● **Work task**:
Nothing is needed except the lines below that run from the one with "Identify the location of Payments." through the one with "What do you see at coordinates (28, 2251)", repeated exactly.

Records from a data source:
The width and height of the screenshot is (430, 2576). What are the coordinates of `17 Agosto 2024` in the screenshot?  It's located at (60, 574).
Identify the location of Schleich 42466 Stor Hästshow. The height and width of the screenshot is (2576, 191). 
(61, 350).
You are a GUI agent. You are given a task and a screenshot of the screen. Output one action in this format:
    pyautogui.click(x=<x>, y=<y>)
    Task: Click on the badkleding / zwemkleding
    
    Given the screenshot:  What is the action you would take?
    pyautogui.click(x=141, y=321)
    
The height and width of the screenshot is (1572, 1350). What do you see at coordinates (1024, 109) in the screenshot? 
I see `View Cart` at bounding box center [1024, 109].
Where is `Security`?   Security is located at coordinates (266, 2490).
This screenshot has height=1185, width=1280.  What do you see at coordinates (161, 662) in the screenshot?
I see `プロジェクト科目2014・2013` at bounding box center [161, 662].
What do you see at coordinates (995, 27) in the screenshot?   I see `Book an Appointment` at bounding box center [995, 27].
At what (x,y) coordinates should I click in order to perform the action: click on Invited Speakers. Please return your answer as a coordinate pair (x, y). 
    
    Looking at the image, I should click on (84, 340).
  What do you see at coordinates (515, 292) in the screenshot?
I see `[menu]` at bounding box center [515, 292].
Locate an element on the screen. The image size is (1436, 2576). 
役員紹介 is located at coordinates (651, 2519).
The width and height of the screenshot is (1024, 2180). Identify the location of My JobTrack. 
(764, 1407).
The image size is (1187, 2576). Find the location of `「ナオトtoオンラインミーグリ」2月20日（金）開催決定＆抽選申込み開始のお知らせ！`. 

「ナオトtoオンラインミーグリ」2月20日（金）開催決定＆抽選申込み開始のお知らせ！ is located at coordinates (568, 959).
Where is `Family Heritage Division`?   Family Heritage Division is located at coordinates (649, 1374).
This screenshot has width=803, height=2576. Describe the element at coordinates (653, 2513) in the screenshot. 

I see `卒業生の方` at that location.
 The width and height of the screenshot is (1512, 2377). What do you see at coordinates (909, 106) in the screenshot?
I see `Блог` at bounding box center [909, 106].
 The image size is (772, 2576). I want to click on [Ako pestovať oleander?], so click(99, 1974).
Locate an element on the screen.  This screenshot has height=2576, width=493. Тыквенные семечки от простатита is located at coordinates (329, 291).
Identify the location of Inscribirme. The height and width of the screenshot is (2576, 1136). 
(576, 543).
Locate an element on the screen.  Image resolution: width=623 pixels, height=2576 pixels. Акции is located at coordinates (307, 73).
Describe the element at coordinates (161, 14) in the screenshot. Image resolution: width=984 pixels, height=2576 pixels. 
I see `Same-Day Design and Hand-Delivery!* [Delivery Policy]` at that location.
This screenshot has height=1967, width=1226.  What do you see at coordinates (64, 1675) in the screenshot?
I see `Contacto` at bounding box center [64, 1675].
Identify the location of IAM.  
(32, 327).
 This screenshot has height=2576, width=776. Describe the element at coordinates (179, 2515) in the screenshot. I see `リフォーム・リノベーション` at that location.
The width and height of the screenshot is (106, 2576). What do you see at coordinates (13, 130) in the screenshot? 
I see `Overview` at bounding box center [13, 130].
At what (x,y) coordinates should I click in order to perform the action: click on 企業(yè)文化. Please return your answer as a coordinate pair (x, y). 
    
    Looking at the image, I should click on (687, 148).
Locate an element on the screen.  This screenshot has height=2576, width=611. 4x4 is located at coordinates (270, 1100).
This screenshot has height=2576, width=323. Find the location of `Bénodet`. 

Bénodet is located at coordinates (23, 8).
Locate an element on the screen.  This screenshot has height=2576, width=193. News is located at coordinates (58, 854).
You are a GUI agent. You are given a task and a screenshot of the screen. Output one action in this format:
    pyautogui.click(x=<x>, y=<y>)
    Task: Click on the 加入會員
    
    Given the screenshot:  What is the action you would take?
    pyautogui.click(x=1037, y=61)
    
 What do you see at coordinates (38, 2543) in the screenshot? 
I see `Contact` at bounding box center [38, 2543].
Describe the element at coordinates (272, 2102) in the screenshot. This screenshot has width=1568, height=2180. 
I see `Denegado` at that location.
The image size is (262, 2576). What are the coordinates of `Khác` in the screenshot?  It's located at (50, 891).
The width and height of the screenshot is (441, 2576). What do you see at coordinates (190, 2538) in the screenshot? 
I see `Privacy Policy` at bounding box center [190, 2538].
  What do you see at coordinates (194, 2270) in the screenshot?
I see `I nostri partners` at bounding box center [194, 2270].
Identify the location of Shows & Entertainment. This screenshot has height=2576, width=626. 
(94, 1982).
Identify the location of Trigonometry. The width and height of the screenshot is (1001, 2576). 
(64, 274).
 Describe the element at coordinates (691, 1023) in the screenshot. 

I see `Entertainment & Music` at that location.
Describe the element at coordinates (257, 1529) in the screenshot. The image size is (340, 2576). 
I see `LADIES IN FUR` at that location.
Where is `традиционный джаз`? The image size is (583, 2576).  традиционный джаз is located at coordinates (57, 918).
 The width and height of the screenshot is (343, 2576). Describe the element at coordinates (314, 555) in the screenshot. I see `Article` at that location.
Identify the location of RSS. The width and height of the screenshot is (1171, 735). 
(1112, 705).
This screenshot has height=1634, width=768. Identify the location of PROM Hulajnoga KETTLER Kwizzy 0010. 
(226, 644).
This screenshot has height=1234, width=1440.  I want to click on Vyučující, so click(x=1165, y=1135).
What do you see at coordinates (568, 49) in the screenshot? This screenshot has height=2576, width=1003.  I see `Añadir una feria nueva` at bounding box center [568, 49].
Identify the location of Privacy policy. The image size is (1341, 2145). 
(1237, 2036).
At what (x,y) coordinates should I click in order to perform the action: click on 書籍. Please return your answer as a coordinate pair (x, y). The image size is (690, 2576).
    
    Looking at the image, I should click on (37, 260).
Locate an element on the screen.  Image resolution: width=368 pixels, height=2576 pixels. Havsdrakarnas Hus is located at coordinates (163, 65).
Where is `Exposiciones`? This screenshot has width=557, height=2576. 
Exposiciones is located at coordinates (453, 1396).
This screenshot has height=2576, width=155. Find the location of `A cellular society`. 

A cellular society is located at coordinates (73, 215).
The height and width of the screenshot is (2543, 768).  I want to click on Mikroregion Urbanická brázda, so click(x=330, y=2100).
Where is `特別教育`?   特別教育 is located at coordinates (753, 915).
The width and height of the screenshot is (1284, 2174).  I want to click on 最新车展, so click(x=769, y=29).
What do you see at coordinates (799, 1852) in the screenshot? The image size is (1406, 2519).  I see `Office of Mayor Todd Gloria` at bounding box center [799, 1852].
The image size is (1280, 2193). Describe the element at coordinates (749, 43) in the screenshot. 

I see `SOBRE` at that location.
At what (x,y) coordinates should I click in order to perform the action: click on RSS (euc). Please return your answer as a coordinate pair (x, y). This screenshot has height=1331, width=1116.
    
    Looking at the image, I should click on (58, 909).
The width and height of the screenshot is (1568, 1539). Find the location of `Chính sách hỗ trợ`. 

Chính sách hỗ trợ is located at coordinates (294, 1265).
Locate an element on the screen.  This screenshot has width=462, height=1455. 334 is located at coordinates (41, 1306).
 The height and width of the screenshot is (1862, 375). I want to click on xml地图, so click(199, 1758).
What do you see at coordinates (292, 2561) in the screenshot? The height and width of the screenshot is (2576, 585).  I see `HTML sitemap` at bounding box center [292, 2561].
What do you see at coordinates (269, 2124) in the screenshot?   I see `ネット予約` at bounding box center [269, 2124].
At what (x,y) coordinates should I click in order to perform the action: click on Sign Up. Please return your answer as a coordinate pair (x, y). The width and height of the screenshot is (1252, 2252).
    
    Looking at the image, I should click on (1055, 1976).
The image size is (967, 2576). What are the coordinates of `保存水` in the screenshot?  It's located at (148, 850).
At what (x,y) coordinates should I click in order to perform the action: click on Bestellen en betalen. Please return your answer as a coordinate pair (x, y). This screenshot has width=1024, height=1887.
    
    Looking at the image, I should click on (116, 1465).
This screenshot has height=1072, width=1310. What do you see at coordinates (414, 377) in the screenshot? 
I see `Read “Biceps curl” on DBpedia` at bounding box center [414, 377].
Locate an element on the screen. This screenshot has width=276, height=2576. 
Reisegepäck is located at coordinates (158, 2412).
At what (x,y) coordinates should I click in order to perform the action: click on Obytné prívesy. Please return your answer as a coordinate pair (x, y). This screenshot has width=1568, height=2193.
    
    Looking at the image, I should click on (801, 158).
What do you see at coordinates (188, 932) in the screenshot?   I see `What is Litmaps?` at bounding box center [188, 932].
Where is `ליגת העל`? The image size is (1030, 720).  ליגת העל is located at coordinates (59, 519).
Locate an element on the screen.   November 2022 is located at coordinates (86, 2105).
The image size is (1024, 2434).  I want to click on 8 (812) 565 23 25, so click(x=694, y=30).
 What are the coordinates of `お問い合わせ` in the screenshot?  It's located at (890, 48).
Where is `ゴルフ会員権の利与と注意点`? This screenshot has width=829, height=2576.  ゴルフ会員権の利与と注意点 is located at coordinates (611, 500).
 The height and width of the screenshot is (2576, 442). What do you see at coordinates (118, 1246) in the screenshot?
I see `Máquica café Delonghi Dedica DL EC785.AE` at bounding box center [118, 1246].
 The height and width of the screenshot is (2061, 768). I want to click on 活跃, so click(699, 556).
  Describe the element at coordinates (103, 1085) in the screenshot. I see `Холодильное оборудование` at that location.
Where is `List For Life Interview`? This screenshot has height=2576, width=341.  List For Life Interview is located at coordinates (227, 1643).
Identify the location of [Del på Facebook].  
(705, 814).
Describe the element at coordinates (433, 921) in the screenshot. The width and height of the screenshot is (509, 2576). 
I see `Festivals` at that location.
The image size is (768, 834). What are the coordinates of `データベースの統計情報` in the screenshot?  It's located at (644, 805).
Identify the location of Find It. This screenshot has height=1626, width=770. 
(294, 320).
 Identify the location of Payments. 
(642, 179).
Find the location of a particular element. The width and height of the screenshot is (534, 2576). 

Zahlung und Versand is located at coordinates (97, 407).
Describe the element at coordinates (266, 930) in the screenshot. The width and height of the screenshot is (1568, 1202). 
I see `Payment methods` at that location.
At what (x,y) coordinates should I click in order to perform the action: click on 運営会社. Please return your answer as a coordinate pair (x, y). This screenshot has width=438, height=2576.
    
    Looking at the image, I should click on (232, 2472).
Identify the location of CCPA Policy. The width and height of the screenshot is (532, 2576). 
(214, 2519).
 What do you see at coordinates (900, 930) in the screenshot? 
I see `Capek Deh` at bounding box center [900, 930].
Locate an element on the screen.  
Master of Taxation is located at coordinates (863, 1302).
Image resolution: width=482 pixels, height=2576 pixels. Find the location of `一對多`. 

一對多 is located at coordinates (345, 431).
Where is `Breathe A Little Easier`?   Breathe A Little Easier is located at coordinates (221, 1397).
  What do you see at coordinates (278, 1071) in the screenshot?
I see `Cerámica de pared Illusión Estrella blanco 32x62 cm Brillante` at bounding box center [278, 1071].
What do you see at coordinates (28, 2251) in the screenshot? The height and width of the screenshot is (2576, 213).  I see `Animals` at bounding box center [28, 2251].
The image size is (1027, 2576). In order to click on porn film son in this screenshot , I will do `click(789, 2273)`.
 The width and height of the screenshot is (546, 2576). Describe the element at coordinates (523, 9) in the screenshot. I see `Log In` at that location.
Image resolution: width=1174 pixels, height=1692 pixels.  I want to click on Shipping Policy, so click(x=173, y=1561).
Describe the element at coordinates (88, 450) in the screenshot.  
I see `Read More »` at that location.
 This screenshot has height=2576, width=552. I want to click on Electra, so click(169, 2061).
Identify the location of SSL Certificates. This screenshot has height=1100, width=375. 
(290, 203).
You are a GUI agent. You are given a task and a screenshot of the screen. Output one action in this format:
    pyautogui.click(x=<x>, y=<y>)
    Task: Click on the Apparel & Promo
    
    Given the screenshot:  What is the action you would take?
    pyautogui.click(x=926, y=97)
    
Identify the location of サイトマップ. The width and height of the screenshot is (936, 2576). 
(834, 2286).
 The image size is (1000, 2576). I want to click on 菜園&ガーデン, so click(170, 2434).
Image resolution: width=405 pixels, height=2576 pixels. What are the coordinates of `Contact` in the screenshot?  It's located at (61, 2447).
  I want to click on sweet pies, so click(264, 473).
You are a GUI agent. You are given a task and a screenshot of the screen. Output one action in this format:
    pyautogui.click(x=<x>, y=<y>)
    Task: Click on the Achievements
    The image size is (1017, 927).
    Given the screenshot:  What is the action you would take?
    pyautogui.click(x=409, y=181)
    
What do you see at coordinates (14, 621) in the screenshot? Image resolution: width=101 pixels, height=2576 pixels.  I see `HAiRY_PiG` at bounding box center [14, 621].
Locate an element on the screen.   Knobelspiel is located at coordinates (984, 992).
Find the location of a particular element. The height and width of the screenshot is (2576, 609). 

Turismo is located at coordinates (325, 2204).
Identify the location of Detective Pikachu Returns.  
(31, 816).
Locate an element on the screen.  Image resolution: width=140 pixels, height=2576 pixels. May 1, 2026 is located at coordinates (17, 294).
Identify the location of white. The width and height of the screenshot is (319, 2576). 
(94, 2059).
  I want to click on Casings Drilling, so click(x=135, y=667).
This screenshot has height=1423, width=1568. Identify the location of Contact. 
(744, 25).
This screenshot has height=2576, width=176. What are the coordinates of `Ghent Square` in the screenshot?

● **Response below**:
 Identify the location of Payments. 
(642, 179).
Find the location of a particular element. The width and height of the screenshot is (534, 2576). 

Zahlung und Versand is located at coordinates (97, 407).
Describe the element at coordinates (266, 930) in the screenshot. The width and height of the screenshot is (1568, 1202). 
I see `Payment methods` at that location.
At what (x,y) coordinates should I click in order to perform the action: click on 運営会社. Please return your answer as a coordinate pair (x, y). This screenshot has width=438, height=2576.
    
    Looking at the image, I should click on (232, 2472).
Identify the location of CCPA Policy. The width and height of the screenshot is (532, 2576). 
(214, 2519).
 What do you see at coordinates (900, 930) in the screenshot? 
I see `Capek Deh` at bounding box center [900, 930].
Locate an element on the screen.  
Master of Taxation is located at coordinates (863, 1302).
Image resolution: width=482 pixels, height=2576 pixels. Find the location of `一對多`. 

一對多 is located at coordinates (345, 431).
Where is `Breathe A Little Easier`?   Breathe A Little Easier is located at coordinates (221, 1397).
  What do you see at coordinates (278, 1071) in the screenshot?
I see `Cerámica de pared Illusión Estrella blanco 32x62 cm Brillante` at bounding box center [278, 1071].
What do you see at coordinates (28, 2251) in the screenshot? The height and width of the screenshot is (2576, 213).  I see `Animals` at bounding box center [28, 2251].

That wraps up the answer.